There are many more WordNet methods supported  too many to list here. See the
documentation for the complete list.


== LinkParser Integration

Another new feature in version 0.02 is integration with the Ruby version of the
CMU Link Grammar Parser by Martin Chase.

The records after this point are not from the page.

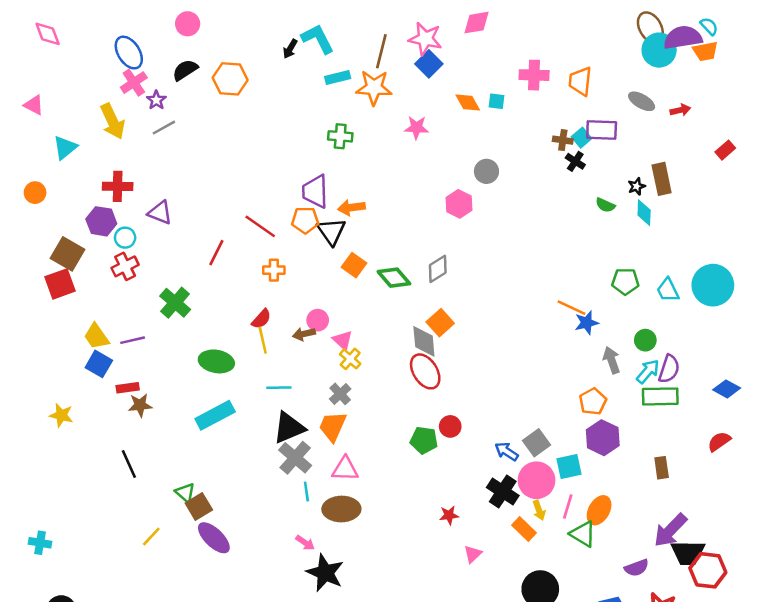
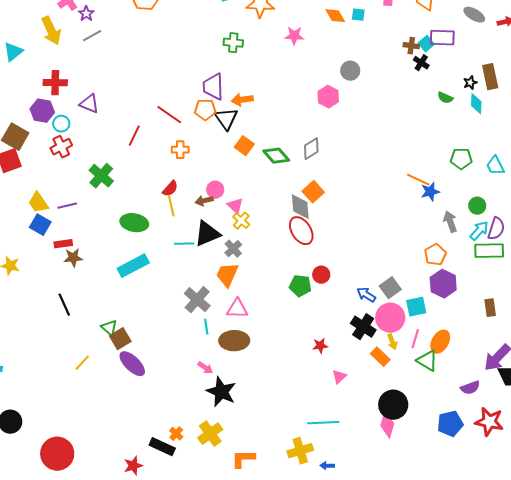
black triangle: (289, 428) -> (207, 234), moved

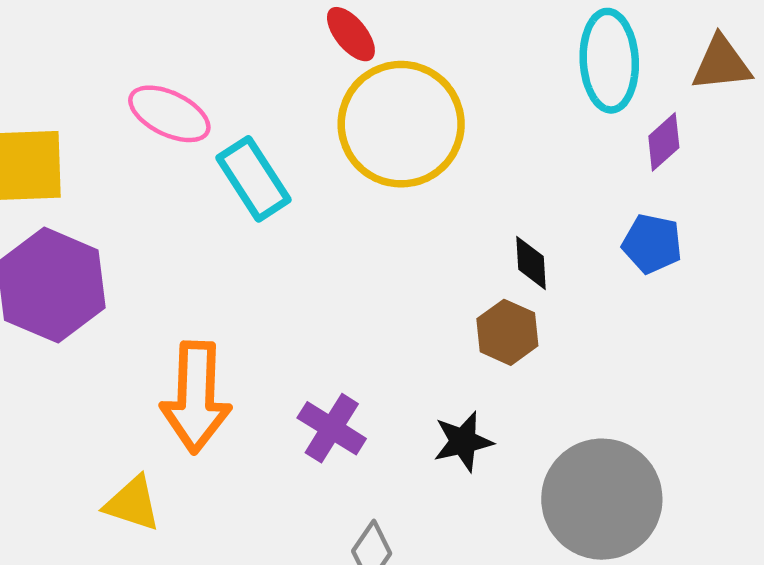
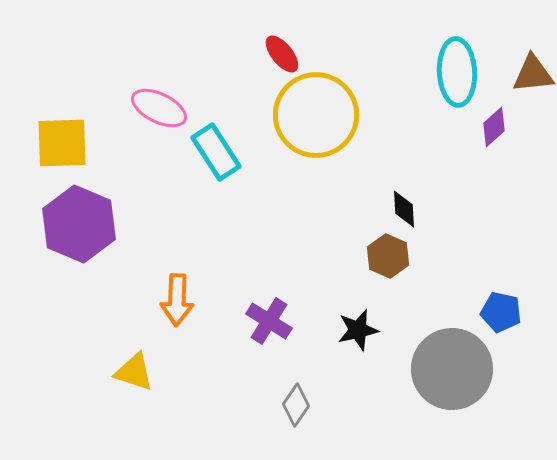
blue pentagon: (652, 244) -> (501, 312), moved
orange arrow: (196, 397) -> (177, 300), size x0.7

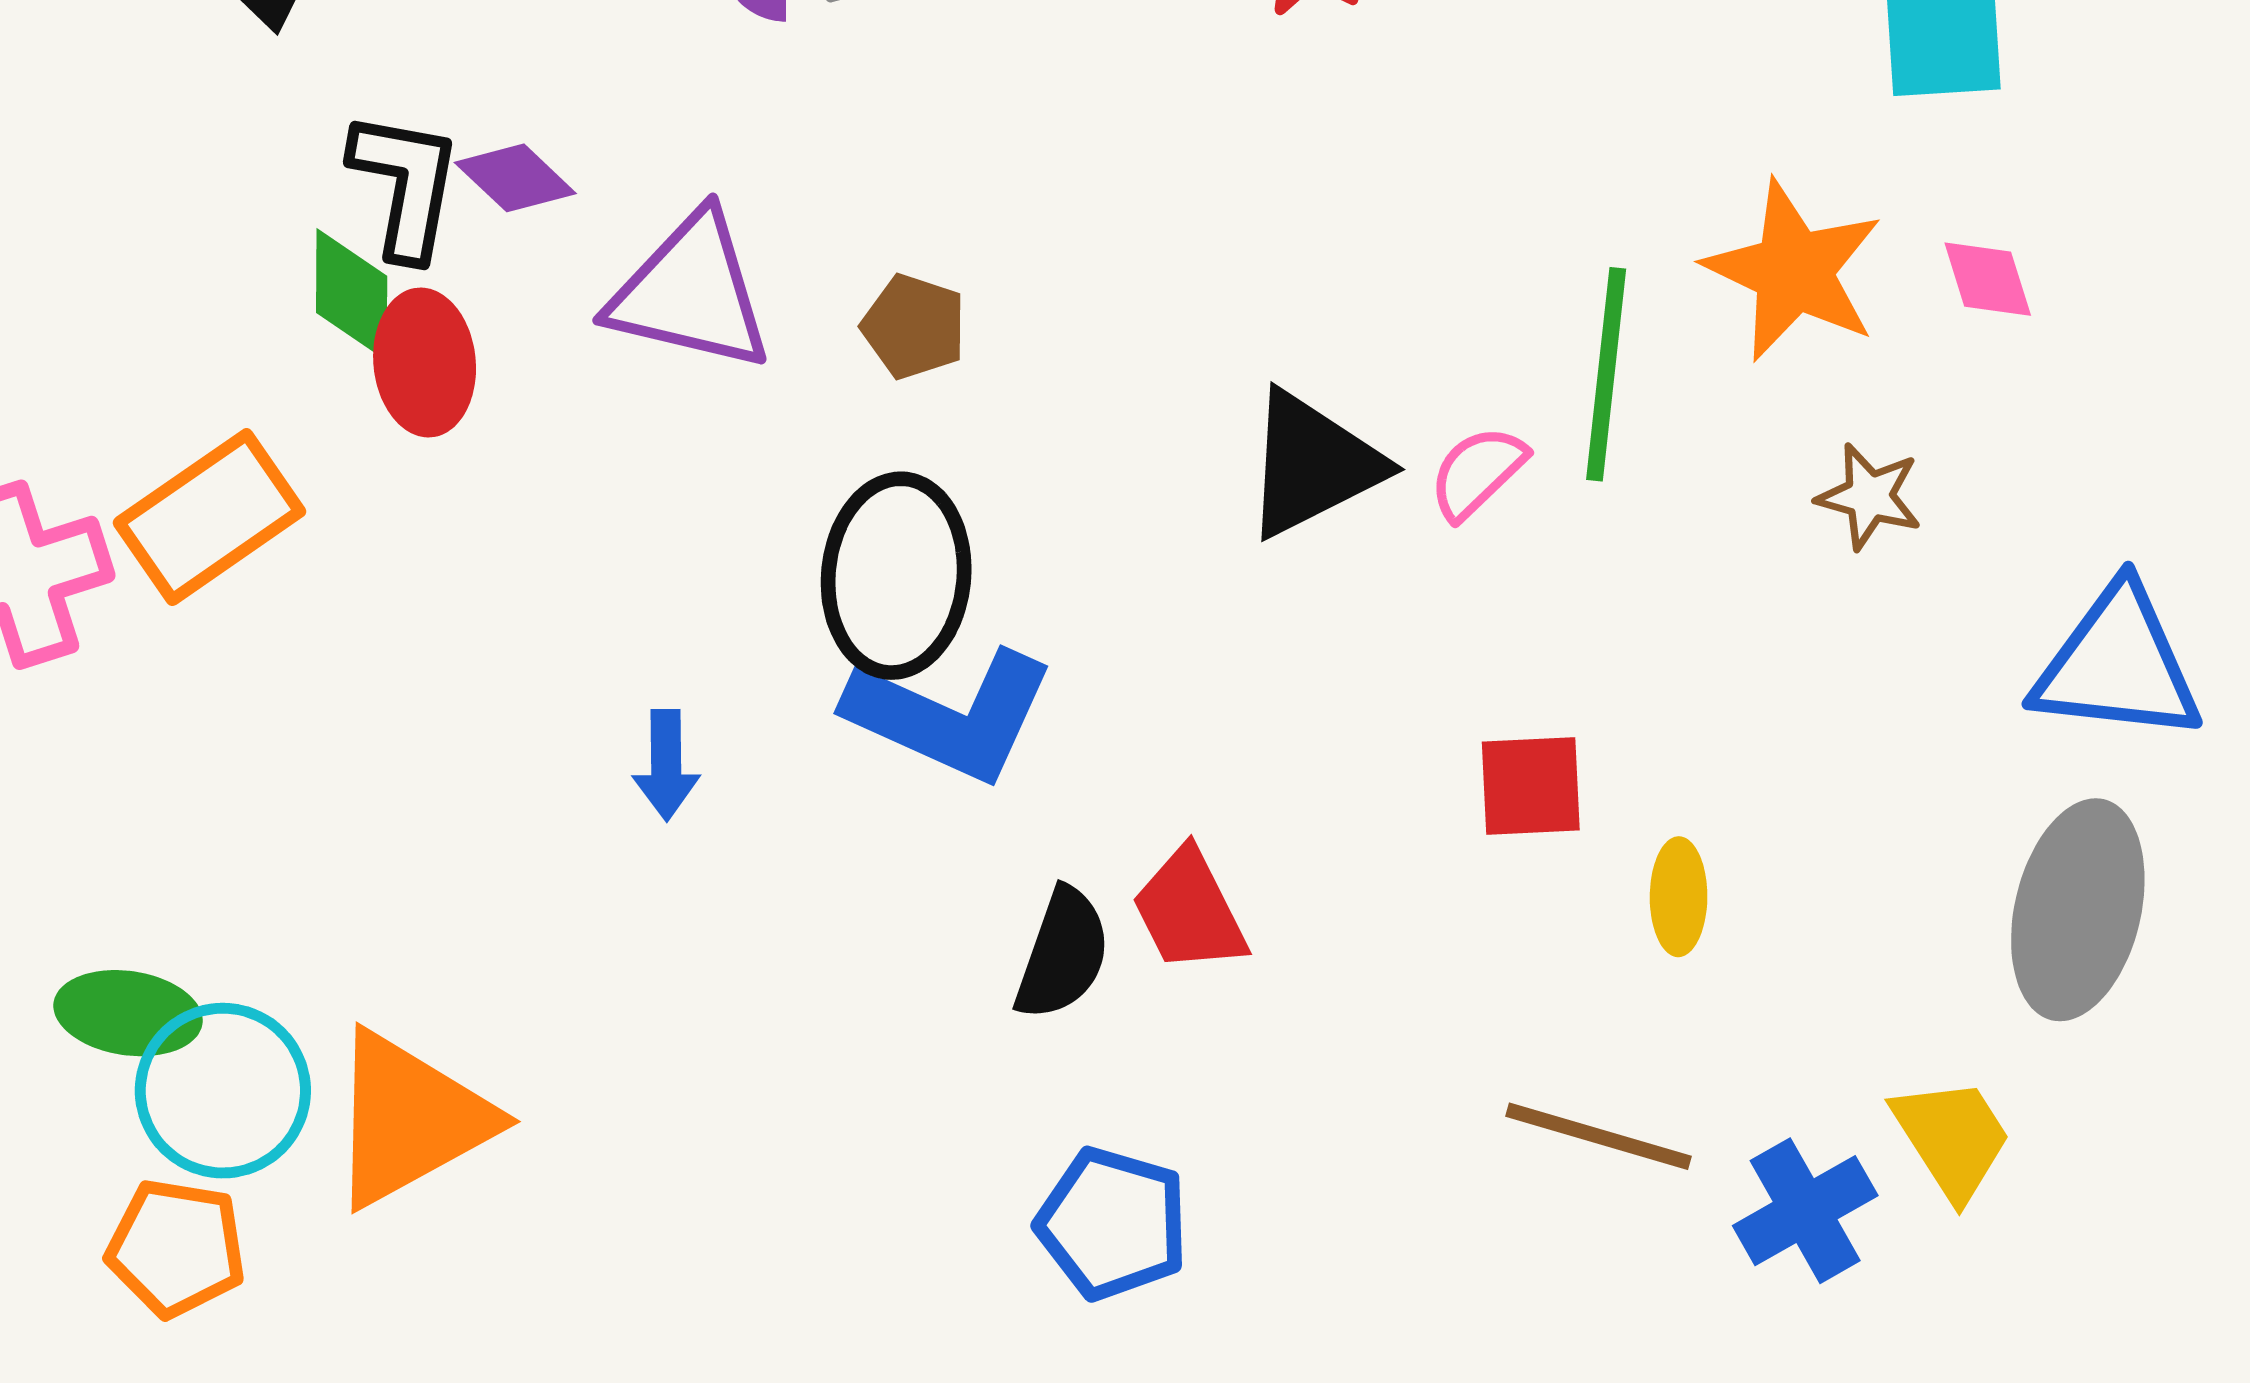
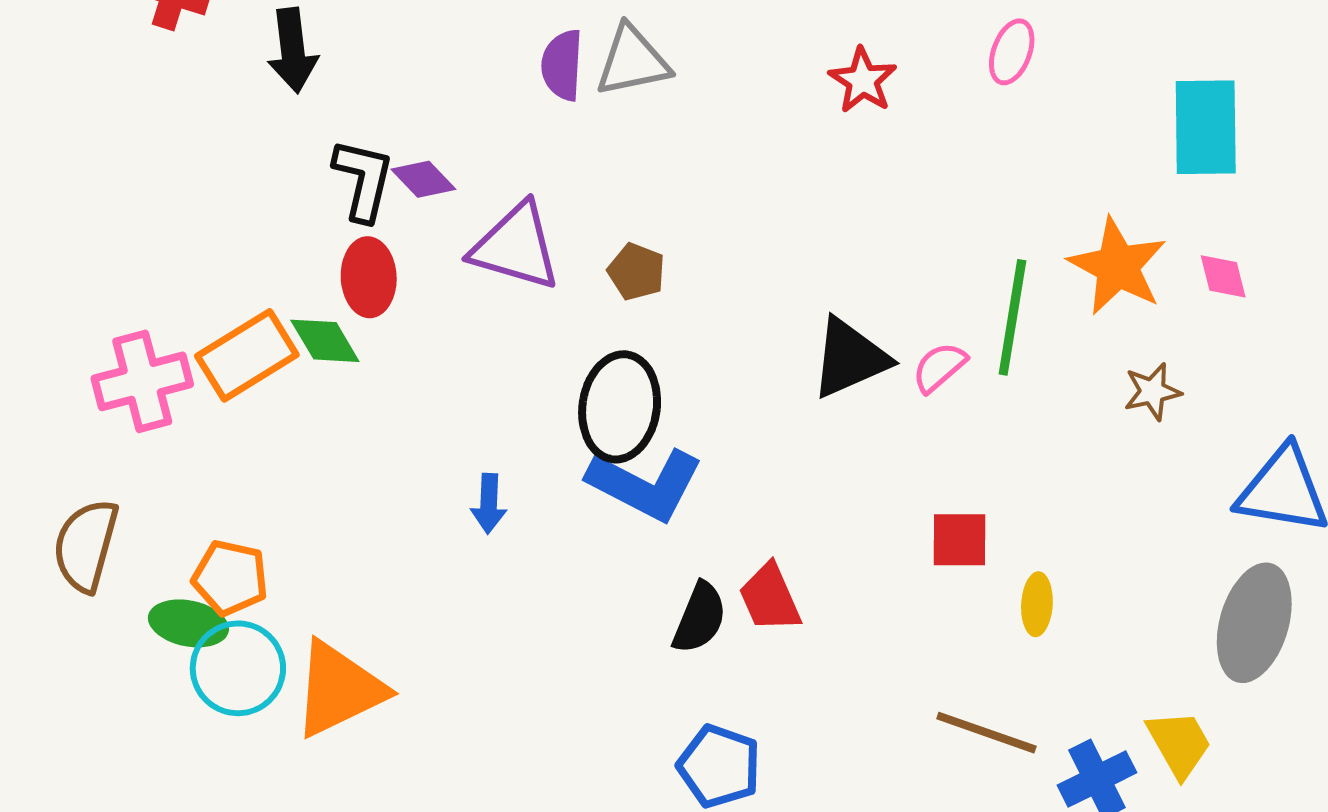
green diamond: (352, 294) -> (325, 341), moved, turned -34
brown star: (1869, 496) -> (1152, 392), turned -30
orange pentagon: (176, 1248) -> (230, 578), moved

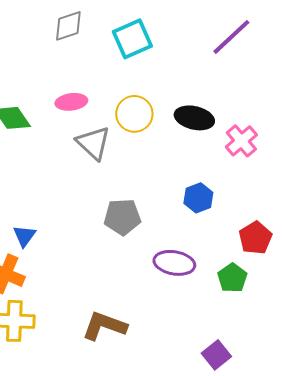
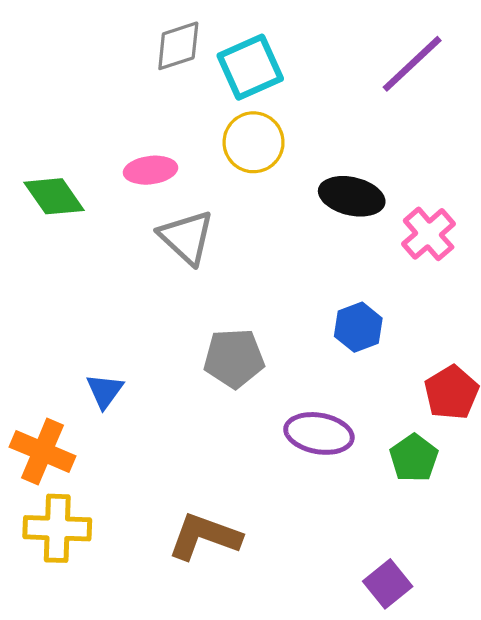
gray diamond: (68, 26) -> (178, 46), moved
yellow circle: (134, 114) -> (254, 142), moved
blue triangle: (24, 236) -> (105, 391), moved

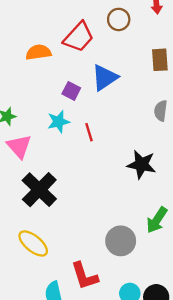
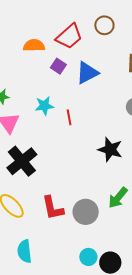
purple square: (71, 91) -> (58, 66), moved
red L-shape: (84, 276) -> (53, 208), moved

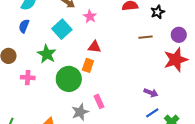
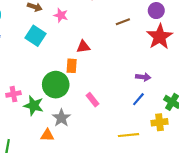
red triangle: (94, 47) -> (83, 47), moved
green star: (47, 54) -> (34, 106), moved
gray star: (80, 112) -> (61, 118), moved
blue line: (152, 113) -> (138, 99), moved

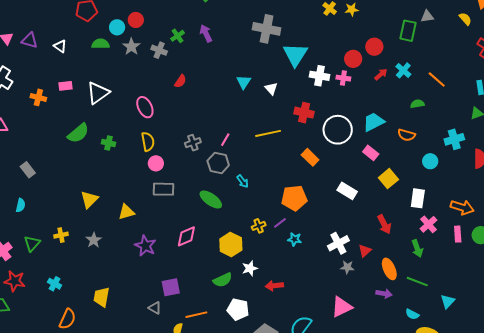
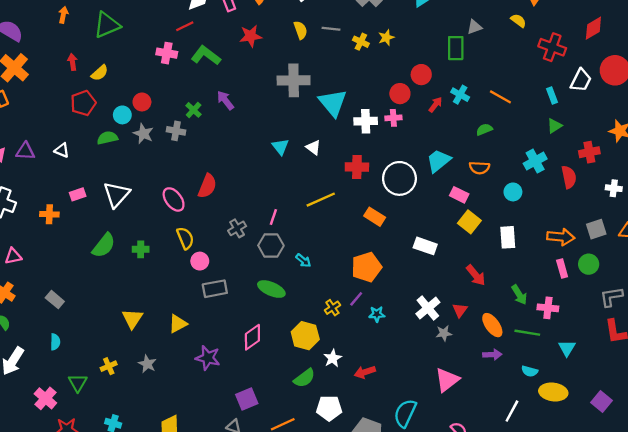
red semicircle: (180, 81) -> (207, 186), moved, size x1.5
pink rectangle: (371, 153) -> (459, 195), moved
pink cross: (428, 224) -> (548, 308), moved, turned -30

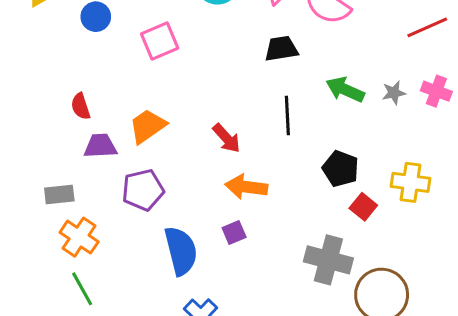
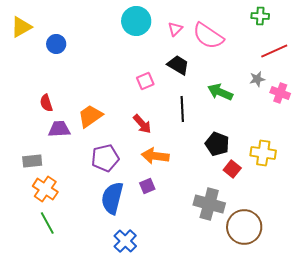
pink square: (160, 41) -> (145, 81), moved, size x0.7
black trapezoid: (281, 49) -> (178, 65), turned 40
gray star: (394, 93) -> (257, 79), moved
purple pentagon: (143, 190) -> (105, 158), moved
blue semicircle: (181, 251) -> (112, 198), turned -152

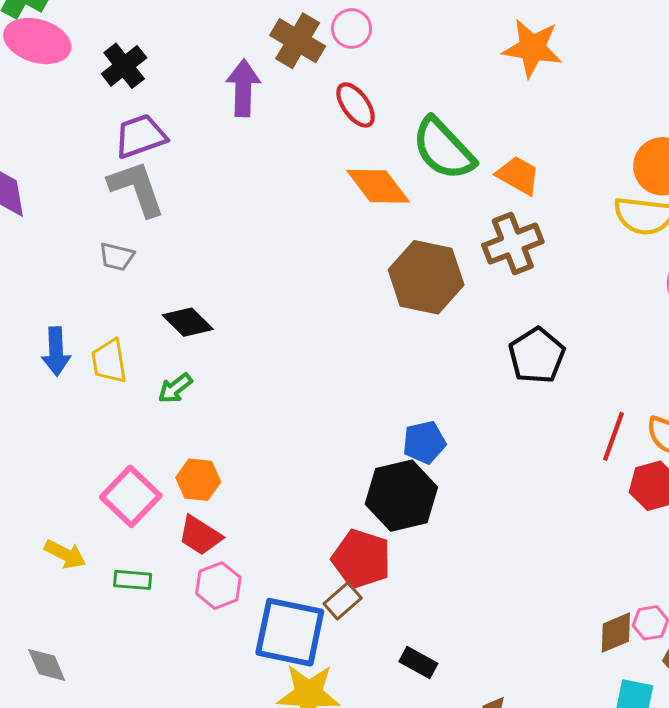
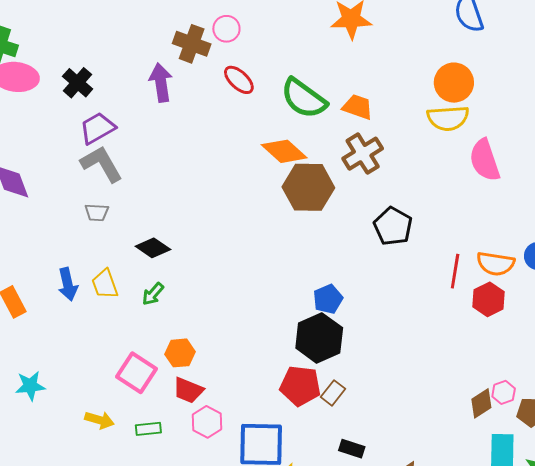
orange diamond: (378, 186) -> (284, 151), moved
brown rectangle: (343, 601) -> (333, 393), moved

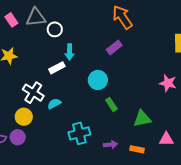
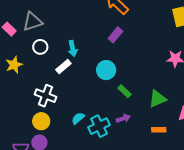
white circle: (55, 29) -> (40, 47), moved
cyan semicircle: (54, 104) -> (78, 118), moved
purple arrow: (110, 145) -> (123, 118), moved

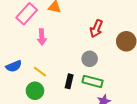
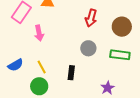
yellow line: (40, 72) -> (42, 67), turned 32
green rectangle: (93, 81) -> (120, 55), moved

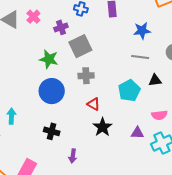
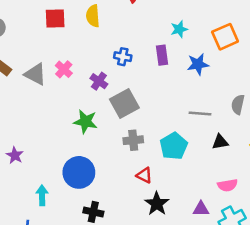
purple cross: (61, 27) -> (99, 81), turned -32
blue star: (142, 31) -> (198, 64), moved
blue circle: (52, 91) -> (79, 172), moved
cyan pentagon: (129, 91) -> (174, 146), moved

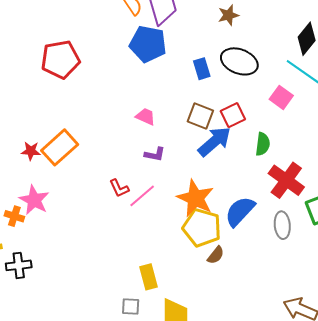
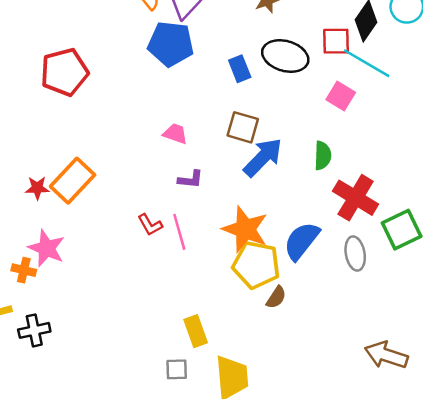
red square: (233, 115) -> (336, 41), moved, turned 30
pink line: (142, 196) -> (179, 232), turned -60

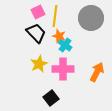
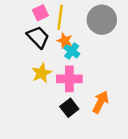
orange arrow: (97, 72) -> (101, 102), moved
black square: (51, 98) -> (69, 108), moved

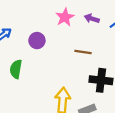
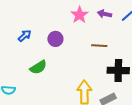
green semicircle: (16, 69) -> (38, 67), turned -126

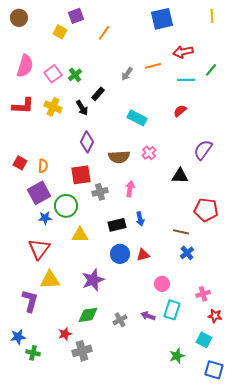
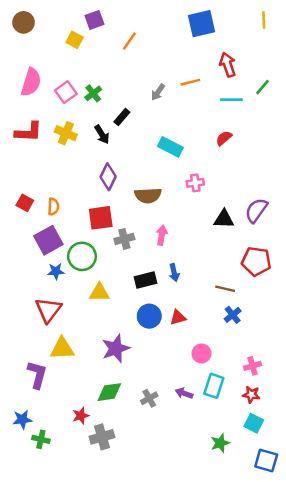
red arrow: (183, 52) -> (228, 65), turned 84
purple semicircle: (203, 150) -> (256, 210), moved
pink cross: (149, 153) -> (195, 183), moved, turned 32
red star: (215, 316) -> (251, 395), moved

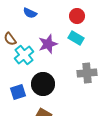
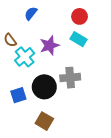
blue semicircle: (30, 13) -> (31, 13), turned 104
gray cross: (87, 73) -> (70, 78), moved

If you have the LinkParser module
installed, you can create linkages from English sentences that let you query for
parts of speech:

  # Test to see whether or not the link parser is loaded.
  Linguistics::EN.has_link_parser?
  # => true

  # Diagram the first linkage for a test sentence
  puts "he is a big dog".sentence.linkages.first.to_s
	  +---O*---+ 
	  | +--Ds--+ 
   +Ss+ |  +-A-+ 
   |  | |  |   | 
  he is a big dog

  # Find the verb in the sentence
  "he is a big dog".en.sentence.verb.to_s      
  # => "is"

  # Combined infinitive + LinkParser: Find the infinitive form of the verb of the
  given sentence.
  "he is a big dog".en.sentence.verb.infinitive
  # => "be"

  # Find the direct object of the sentence
  "he is a big dog".en.sentence.object.to_s
  # => "dog"

  # Look at the raw LinkParser::Word for the direct object of the sentence.
  "he is a big dog".en.sentence.object     
  # => #<LinkParser::Word:0x403da0a0 @definition=[[{@A-}, Ds-, {@M+}, J-], [{@A-},
  Ds-, {@M+}, Os-], [{@A-}, Ds-, {@M+}, Ss+, {@CO-}, {C-}], [{@A-}, Ds-, {@M+},
  Ss+, R-], [{@A-}, Ds-, {@M+}, SIs-], [{@A-}, Ds-, {R+}, {Bs+}, J-], [{@A-}, Ds-,
  {R+}, {Bs+}, Os-], [{@A-}, Ds-, {R+}, {Bs+}, Ss+, {@CO-}, {C-}], [{@A-}, Ds-,
  {R+}, {Bs+}, Ss+, R-], [{@A-}, Ds-, {R+}, {Bs+}, SIs-]], @right=[], @suffix="",
  @left=[#<LinkParser::Connection:0x403da028 @rword=#<LinkParser::Word:0x403da0a0
  ...>, @lword=#<LinkParser::Word:0x403da0b4 @definition=[[Ss-, O+, {@MV+}], [Ss-,
  B-, {@MV+}], [Ss-, P+], [Ss-, AF-], [RS-, Bs-, O+, {@MV+}], [RS-, Bs-, B-,
  {@MV+}], [RS-, Bs-, P+], [RS-, Bs-, AF-], [{Q-}, SIs+, O+, {@MV+}], [{Q-}, SIs+,
  B-, {@MV+}], [{Q-}, SIs+, P+], [{Q-}, SIs+, AF-]],
  @right=[#<LinkParser::Connection:0x403da028 ...>], @suffix="", @left=[],
  @name="is", @position=1>, @subName="*", @name="O", @length=3>], @name="dog",
  @position=4>

  # Combine WordNet + LinkParser to find the definition of the direct object of
  # the sentence
  "he is a big dog".en.sentence.object.gloss
  # => "a member of the genus Canis (probably descended from the common wolf) that
  has been domesticated by man since prehistoric times; occurs in many breeds;
  \"the dog barked all night\""